**Task item:** Whenever a line in the data holds the string "name", copy that line.

--- Provided information Enclosed Below ---

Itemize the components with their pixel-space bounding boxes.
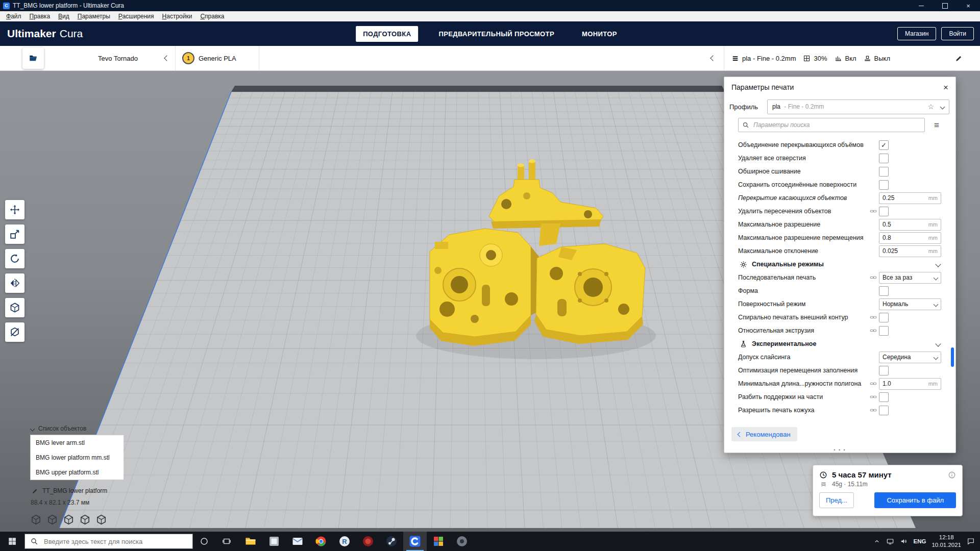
setting-checkbox[interactable] [879, 313, 889, 322]
object-list-item[interactable]: BMG lower platform mm.stl [31, 450, 124, 465]
setting-checkbox[interactable] [879, 207, 889, 216]
resize-handle[interactable]: • • • [834, 447, 846, 453]
job-name-row[interactable]: TT_BMG lower platform [32, 487, 107, 494]
taskbar-search[interactable] [24, 534, 193, 549]
menu-item-6[interactable]: Справка [196, 13, 228, 20]
setting-value-input[interactable]: 0.5mm [879, 219, 941, 231]
save-to-file-button[interactable]: Сохранить в файл [874, 492, 956, 508]
setting-checkbox[interactable] [879, 406, 889, 415]
view-left-icon[interactable] [79, 514, 91, 525]
view-top-icon[interactable] [63, 514, 75, 525]
settings-search-input[interactable] [752, 121, 921, 129]
info-icon[interactable] [948, 471, 956, 479]
preview-button[interactable]: Пред... [819, 492, 854, 508]
printer-selector[interactable]: Tevo Tornado [61, 46, 176, 70]
link-icon [870, 208, 877, 215]
view-right-icon[interactable] [95, 514, 107, 525]
menu-item-5[interactable]: Настройки [158, 13, 197, 20]
taskbar-app-browser[interactable] [309, 532, 333, 551]
view-3d-icon[interactable] [30, 514, 42, 525]
setting-dropdown[interactable]: Нормаль [879, 298, 941, 310]
setting-checkbox[interactable] [879, 180, 889, 190]
setting-value-input[interactable]: 0.8mm [879, 232, 941, 244]
start-button[interactable] [0, 532, 24, 551]
scale-tool-button[interactable] [5, 224, 24, 244]
move-tool-button[interactable] [5, 200, 24, 219]
star-icon[interactable]: ☆ [927, 103, 934, 110]
menu-item-1[interactable]: Правка [26, 13, 55, 20]
setting-label: Удалить пересечения объектов [738, 208, 868, 215]
close-button[interactable]: × [957, 0, 980, 11]
setting-row: Разрешить печать кожуха [724, 404, 955, 417]
object-list-toggle[interactable]: Список объектов [31, 425, 86, 432]
tab-prepare[interactable]: ПОДГОТОВКА [356, 26, 418, 42]
settings-search[interactable] [738, 118, 925, 132]
settings-menu-icon[interactable]: ≡ [934, 121, 939, 130]
signin-button[interactable]: Войти [941, 27, 974, 40]
object-list-item[interactable]: BMG upper platform.stl [31, 465, 124, 480]
taskbar-app-mosaic-app[interactable] [427, 532, 450, 551]
setting-value-input[interactable]: 0.25mm [879, 192, 941, 204]
setting-label: Последовательная печать [738, 274, 868, 281]
browser-icon [315, 535, 327, 547]
setting-checkbox[interactable] [879, 154, 889, 163]
menu-item-4[interactable]: Расширения [114, 13, 158, 20]
print-settings-panel: Параметры печати × Профиль pla - Fine - … [724, 77, 956, 453]
cortana-button[interactable] [193, 532, 215, 551]
support-blocker-tool-button[interactable] [5, 322, 24, 342]
volume-icon[interactable] [900, 537, 908, 545]
taskbar-app-red-app[interactable] [356, 532, 380, 551]
taskbar-app-gray-app[interactable] [450, 532, 474, 551]
setting-value-input[interactable]: 0.025mm [879, 245, 941, 257]
setting-checkbox[interactable] [879, 392, 889, 402]
task-view-button[interactable] [215, 532, 238, 551]
object-list-item[interactable]: BMG lever arm.stl [31, 435, 124, 450]
setting-value-input[interactable]: 1.0mm [879, 378, 941, 390]
setting-dropdown[interactable]: Все за раз [879, 272, 941, 284]
collapse-settings-icon[interactable] [710, 55, 716, 61]
setting-checkbox[interactable] [879, 326, 889, 336]
settings-category[interactable]: Специальные режимы [724, 258, 955, 271]
profile-dropdown[interactable]: pla - Fine - 0.2mm ☆ [767, 99, 949, 114]
view-front-icon[interactable] [46, 514, 58, 525]
action-center-icon[interactable] [967, 537, 975, 545]
print-settings-summary[interactable]: pla - Fine - 0.2mm 30% Вкл Выкл [724, 46, 970, 70]
taskbar-app-file-explorer[interactable] [239, 532, 262, 551]
network-icon[interactable] [886, 537, 894, 545]
material-selector[interactable]: 1 Generic PLA [175, 46, 259, 70]
settings-category[interactable]: Экспериментальное [724, 337, 955, 350]
tray-expand-icon[interactable] [873, 538, 880, 545]
model-bmg-lower-platform[interactable] [430, 229, 539, 346]
language-indicator[interactable]: ENG [914, 538, 926, 544]
cortana-icon [200, 537, 209, 546]
close-icon[interactable]: × [943, 83, 948, 92]
tab-monitor[interactable]: МОНИТОР [575, 26, 624, 42]
recommended-button[interactable]: Рекомендован [731, 427, 797, 441]
setting-checkbox[interactable] [879, 286, 889, 296]
toolbar: Tevo Tornado 1 Generic PLA pla - Fine - … [0, 46, 980, 71]
taskbar-app-r-app[interactable]: R [333, 532, 356, 551]
marketplace-button[interactable]: Магазин [897, 27, 936, 40]
taskbar-search-input[interactable] [43, 537, 187, 546]
menu-item-0[interactable]: Файл [2, 13, 26, 20]
setting-checkbox[interactable] [879, 167, 889, 177]
open-file-button[interactable] [22, 47, 44, 69]
menu-item-2[interactable]: Вид [54, 13, 74, 20]
rotate-tool-button[interactable] [5, 249, 24, 268]
minimize-button[interactable] [910, 0, 933, 11]
maximize-button[interactable] [933, 0, 957, 11]
menu-item-3[interactable]: Параметры [74, 13, 114, 20]
taskbar-app-mail[interactable] [286, 532, 309, 551]
tray-clock[interactable]: 12:18 10.01.2021 [932, 534, 961, 549]
tab-preview[interactable]: ПРЕДВАРИТЕЛЬНЫЙ ПРОСМОТР [431, 26, 561, 42]
model-bmg-upper-platform[interactable] [534, 244, 645, 344]
mirror-tool-button[interactable] [5, 273, 24, 293]
per-model-settings-tool-button[interactable] [5, 298, 24, 317]
setting-dropdown[interactable]: Середина [879, 352, 941, 363]
setting-checkbox[interactable] [879, 366, 889, 375]
taskbar-app-steam[interactable] [380, 532, 403, 551]
taskbar-app-system-app[interactable] [262, 532, 286, 551]
taskbar-app-cura[interactable] [403, 532, 427, 551]
setting-checkbox[interactable]: ✓ [879, 140, 889, 150]
scrollbar-thumb[interactable] [951, 347, 954, 367]
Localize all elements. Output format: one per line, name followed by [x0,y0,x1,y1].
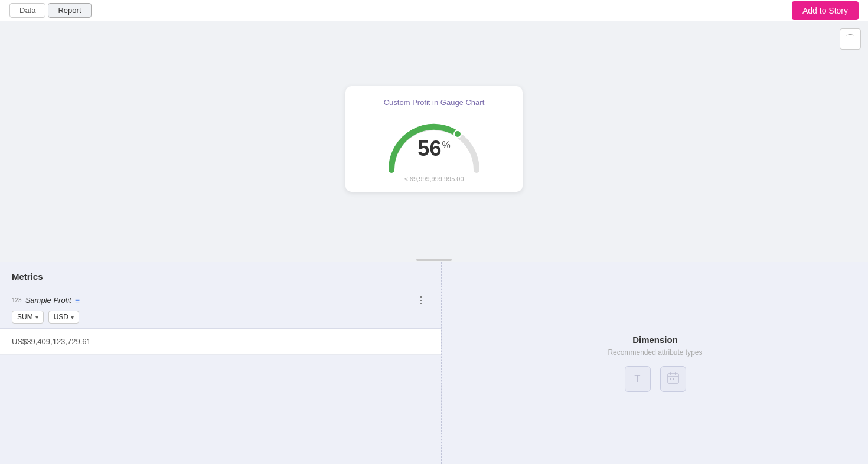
tab-group: Data Report [9,3,92,18]
metric-value: US$39,409,123,729.61 [12,337,91,346]
dimension-title: Dimension [632,335,678,345]
gauge-value: 56% [417,136,450,161]
settings-icon: ⌒ [846,33,855,45]
metric-title-left: 123 Sample Profit ≡ [12,296,80,305]
scroll-indicator [0,257,868,262]
filter-icon[interactable]: ≡ [75,296,80,305]
gauge-percent: % [442,140,450,151]
metric-row: 123 Sample Profit ≡ ⋮ SUM ▾ USD ▾ [0,289,441,324]
tab-report[interactable]: Report [48,3,91,18]
dimension-subtitle: Recommended attribute types [608,348,702,357]
scroll-thumb [416,259,452,261]
bottom-section: Metrics 123 Sample Profit ≡ ⋮ SUM ▾ [0,262,868,464]
metric-name: Sample Profit [25,296,71,305]
calendar-type-icon [660,366,686,392]
usd-chevron-icon: ▾ [71,314,74,321]
sum-label: SUM [17,313,33,321]
settings-button[interactable]: ⌒ [840,28,861,50]
metric-num-badge: 123 [12,297,22,303]
metrics-panel: Metrics 123 Sample Profit ≡ ⋮ SUM ▾ [0,262,442,464]
svg-rect-5 [670,378,671,380]
usd-label: USD [54,313,68,321]
chart-area: ⌒ Custom Profit in Gauge Chart 56% [0,21,868,257]
dimension-icons: T [625,366,686,392]
calendar-icon [667,371,680,387]
metrics-header: Metrics [0,262,441,289]
usd-dropdown[interactable]: USD ▾ [48,311,79,324]
metric-title-row: 123 Sample Profit ≡ ⋮ [12,293,429,307]
add-to-story-button[interactable]: Add to Story [792,1,859,20]
dimension-panel: Dimension Recommended attribute types T [442,262,868,464]
main-content: ⌒ Custom Profit in Gauge Chart 56% [0,21,868,464]
gauge-card: Custom Profit in Gauge Chart 56% < 69,99… [345,86,523,192]
gauge-title: Custom Profit in Gauge Chart [363,98,505,107]
text-icon: T [635,374,641,384]
metric-value-row: US$39,409,123,729.61 [0,329,441,355]
tab-data[interactable]: Data [9,3,45,18]
gauge-chart: 56% [381,114,487,173]
text-type-icon: T [625,366,651,392]
gauge-subtitle: < 69,999,999,995.00 [363,175,505,182]
metric-controls: SUM ▾ USD ▾ [12,311,429,324]
more-options-button[interactable]: ⋮ [413,293,429,307]
sum-chevron-icon: ▾ [35,314,38,321]
sum-dropdown[interactable]: SUM ▾ [12,311,44,324]
svg-point-0 [454,130,461,138]
svg-rect-6 [673,378,674,380]
top-bar: Data Report Add to Story [0,0,868,21]
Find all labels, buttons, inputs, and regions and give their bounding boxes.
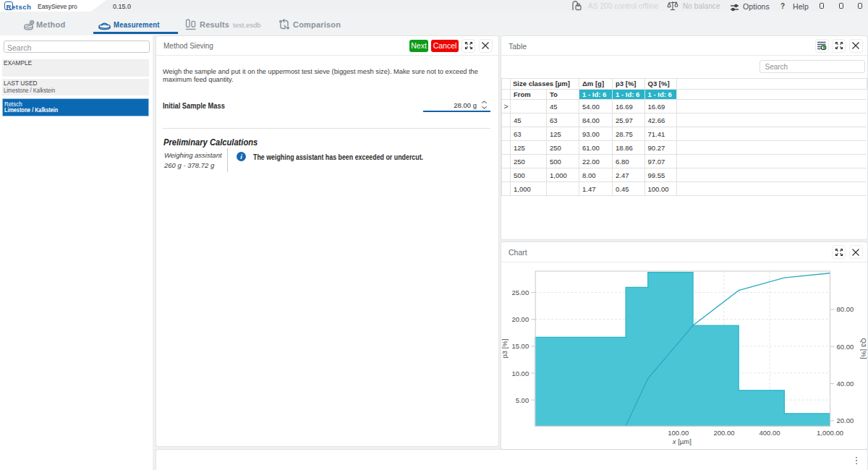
svg-text:p3 [%]: p3 [%]: [501, 339, 509, 359]
svg-text:20.00: 20.00: [511, 315, 529, 323]
svg-text:15.00: 15.00: [511, 342, 529, 350]
svg-text:80.00: 80.00: [836, 305, 854, 313]
svg-text:60.00: 60.00: [836, 343, 854, 351]
svg-text:Q3 [%]: Q3 [%]: [859, 338, 867, 359]
svg-text:400.00: 400.00: [759, 429, 780, 437]
svg-text:20.00: 20.00: [836, 416, 854, 424]
svg-text:10.00: 10.00: [511, 369, 529, 377]
svg-text:40.00: 40.00: [836, 380, 854, 388]
svg-text:100.00: 100.00: [668, 429, 689, 437]
svg-text:25.00: 25.00: [511, 289, 529, 296]
svg-text:x [µm]: x [µm]: [671, 437, 691, 445]
svg-text:200.00: 200.00: [713, 429, 734, 437]
svg-text:1,000.00: 1,000.00: [817, 429, 843, 437]
svg-text:5.00: 5.00: [515, 396, 529, 404]
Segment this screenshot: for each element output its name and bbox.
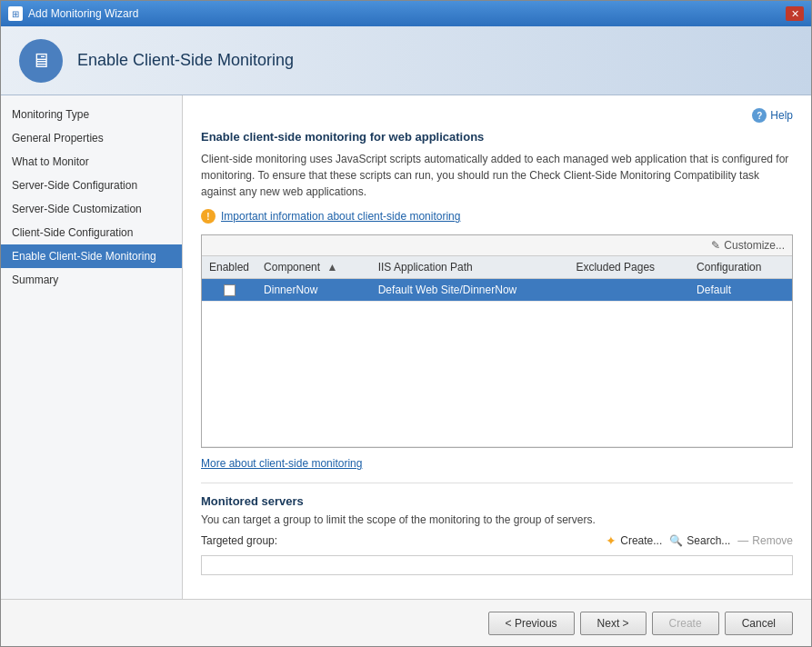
monitored-servers-desc: You can target a group to limit the scop… bbox=[201, 513, 793, 526]
sidebar-item-general-properties[interactable]: General Properties bbox=[1, 126, 182, 150]
title-bar: ⊞ Add Monitoring Wizard ✕ bbox=[1, 1, 811, 26]
window-icon: ⊞ bbox=[8, 6, 23, 21]
header-section: 🖥 Enable Client-Side Monitoring bbox=[1, 26, 811, 95]
cell-enabled bbox=[202, 279, 256, 302]
checkbox-enabled[interactable] bbox=[224, 284, 236, 296]
create-group-button[interactable]: ✦ Create... bbox=[606, 533, 662, 548]
customize-icon: ✎ bbox=[711, 239, 720, 252]
targeted-row: Targeted group: ✦ Create... 🔍 Search... bbox=[201, 533, 793, 548]
sidebar-item-server-side-customization[interactable]: Server-Side Customization bbox=[1, 197, 182, 221]
create-button[interactable]: Create bbox=[652, 612, 719, 635]
title-bar-left: ⊞ Add Monitoring Wizard bbox=[8, 6, 138, 21]
header-title: Enable Client-Side Monitoring bbox=[77, 51, 294, 70]
window-title: Add Monitoring Wizard bbox=[28, 7, 138, 20]
create-star-icon: ✦ bbox=[606, 533, 617, 548]
table-header-row: Enabled Component ▲ IIS Application Path bbox=[202, 256, 792, 279]
table-section: ✎ Customize... Enabled Component bbox=[201, 234, 793, 448]
search-icon: 🔍 bbox=[669, 534, 683, 547]
more-link[interactable]: More about client-side monitoring bbox=[201, 457, 362, 470]
sidebar-item-client-side-configuration[interactable]: Client-Side Configuration bbox=[1, 221, 182, 244]
customize-button[interactable]: ✎ Customize... bbox=[711, 239, 785, 252]
section-desc: Client-side monitoring uses JavaScript s… bbox=[201, 151, 793, 200]
cell-configuration: Default bbox=[689, 279, 792, 302]
col-component[interactable]: Component ▲ bbox=[256, 256, 371, 279]
header-icon-symbol: 🖥 bbox=[31, 49, 51, 73]
sidebar-item-server-side-configuration[interactable]: Server-Side Configuration bbox=[1, 174, 182, 197]
section-title: Enable client-side monitoring for web ap… bbox=[201, 130, 793, 144]
previous-button[interactable]: < Previous bbox=[488, 612, 575, 635]
help-link[interactable]: ? Help bbox=[752, 108, 793, 123]
table-header: Enabled Component ▲ IIS Application Path bbox=[202, 256, 792, 279]
remove-group-button[interactable]: — Remove bbox=[737, 533, 793, 548]
content-main: ? Help Enable client-side monitoring for… bbox=[183, 95, 811, 599]
monitored-servers-title: Monitored servers bbox=[201, 494, 793, 508]
targeted-input-field bbox=[201, 555, 793, 575]
search-group-button[interactable]: 🔍 Search... bbox=[669, 533, 730, 548]
table-empty-row bbox=[202, 302, 792, 447]
main-window: ⊞ Add Monitoring Wizard ✕ 🖥 Enable Clien… bbox=[0, 0, 812, 647]
search-group-label: Search... bbox=[687, 534, 730, 547]
table-toolbar: ✎ Customize... bbox=[202, 235, 792, 256]
cancel-button[interactable]: Cancel bbox=[725, 612, 793, 635]
cell-component: DinnerNow bbox=[256, 279, 371, 302]
info-icon: ! bbox=[201, 209, 216, 224]
sidebar-item-monitoring-type[interactable]: Monitoring Type bbox=[1, 103, 182, 126]
targeted-actions: ✦ Create... 🔍 Search... — Remove bbox=[606, 533, 793, 548]
table-body: DinnerNow Default Web Site/DinnerNow Def… bbox=[202, 279, 792, 447]
targeted-label: Targeted group: bbox=[201, 534, 277, 547]
help-row: ? Help bbox=[201, 108, 793, 123]
main-content: Monitoring TypeGeneral PropertiesWhat to… bbox=[1, 95, 811, 599]
customize-label: Customize... bbox=[724, 239, 785, 252]
sidebar-item-what-to-monitor[interactable]: What to Monitor bbox=[1, 150, 182, 174]
checkbox-cell bbox=[209, 284, 249, 296]
create-group-label: Create... bbox=[620, 534, 662, 547]
info-link-row: ! Important information about client-sid… bbox=[201, 209, 793, 224]
help-label: Help bbox=[770, 109, 793, 122]
cell-excluded-pages bbox=[568, 279, 689, 302]
footer-section: < Previous Next > Create Cancel bbox=[1, 599, 811, 646]
content-area: ? Help Enable client-side monitoring for… bbox=[183, 95, 811, 599]
next-button[interactable]: Next > bbox=[580, 612, 647, 635]
sidebar: Monitoring TypeGeneral PropertiesWhat to… bbox=[1, 95, 183, 599]
col-enabled: Enabled bbox=[202, 256, 256, 279]
data-table: Enabled Component ▲ IIS Application Path bbox=[202, 256, 792, 447]
remove-group-label: Remove bbox=[752, 534, 793, 547]
sort-arrow-icon: ▲ bbox=[326, 261, 337, 274]
cell-iis-path: Default Web Site/DinnerNow bbox=[371, 279, 569, 302]
sidebar-item-enable-client-side-monitoring[interactable]: Enable Client-Side Monitoring bbox=[1, 244, 182, 268]
col-configuration: Configuration bbox=[689, 256, 792, 279]
sidebar-item-summary[interactable]: Summary bbox=[1, 268, 182, 292]
table-row[interactable]: DinnerNow Default Web Site/DinnerNow Def… bbox=[202, 279, 792, 302]
header-icon: 🖥 bbox=[19, 39, 63, 83]
monitored-section: Monitored servers You can target a group… bbox=[201, 483, 793, 575]
info-link[interactable]: Important information about client-side … bbox=[221, 210, 460, 223]
help-icon: ? bbox=[752, 108, 767, 123]
close-button[interactable]: ✕ bbox=[786, 6, 804, 21]
remove-dash-icon: — bbox=[737, 534, 748, 547]
col-excluded-pages: Excluded Pages bbox=[568, 256, 689, 279]
col-iis-path: IIS Application Path bbox=[371, 256, 569, 279]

--- End of Enclosed Provided information ---

**Task solution:**
job-name-row[interactable]: TT_BMG lower platform [32, 487, 107, 494]
Localize all elements. Output format: one per line, name followed by [x0,y0,x1,y1].
metric-name: Sample Profit [25,296,71,305]
Segment this screenshot: for each element output its name and bbox.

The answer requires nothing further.